CAIXA: a catalogue of AGN in the XMM-Newton archive III. Excess Variance Analysis

TL;DR

This study analyzes X-ray variability in 161 radio-quiet, unobscured AGN using excess variance, revealing strong correlations with black hole mass and spectral index, and demonstrating variability as a precise MBH measurement tool.

Contribution

It provides the largest systematic excess variance analysis of AGN X-ray variability, establishing its strong correlation with MBH and refining understanding of variability dependencies.

Findings

Excess variance correlates tightly with MBH (~0.7 dex)

Reverberation-mapped AGN show even smaller scatter (~0.45 dex)

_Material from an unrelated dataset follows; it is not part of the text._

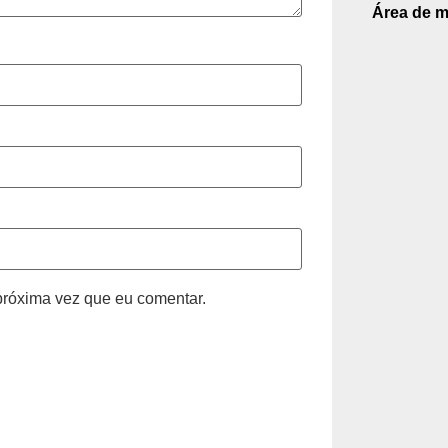
Área de m
próxima vez que eu comentar.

Variability properties are consistent across AGN types once scaled for MBH and accretion rate

Abstract

We report on the results of the first XMM systematic "excess variance" study of all the radio quiet, X-ray un-obscured AGN. The entire sample consist of 161 sources observed by XMM for more than 10 ks in pointed observations which is the largest sample used so far to study AGN X-ray variability on time scales less than a day. We compute the excess variance for all AGN, on different time-scales (10, 20, 40 and 80 ks) and in different energy bands (0.3-0.7, 0.7-2 and 2-10 keV). We observe a highly significant and tight (~0.7 dex) correlation between excess variance and MBH. The subsample of reverberation mapped AGN shows an even smaller scatter (~0.45 dex) comparable to the one induced by the MBH uncertainties. This implies that X-ray variability can be used as an accurate tool to measure MBH and this method is more accurate than the ones based on single epoch optical spectra. The excess variance vs. accretion rate dependence is weaker than expected based on the PSD break frequency scaling, suggesting that both the PSD high frequency break and the normalisation depend on accretion rate in such a way that they almost completely counterbalance each other. A highly significant correlation between excess variance and 2-10 keV spectral index is observed. Both the variability vs. LBol and FWHM_Hbeta correlations are consistent with being just by-products of the correlation with MBH. The soft and medium variability is very well correlated with the hard variability, suggesting that the additional soft components (i.e. soft excess, warm absorber) add a minor contribution to the total variability. Once the variability is rescaled for MBH and mdot, no significant difference between narrow-line and broad-line Seyfert 1 is observed. The results are in agreement with a picture where, to first approximation, all local AGN have the same variability properties once rescaled for MBH and accretion rate.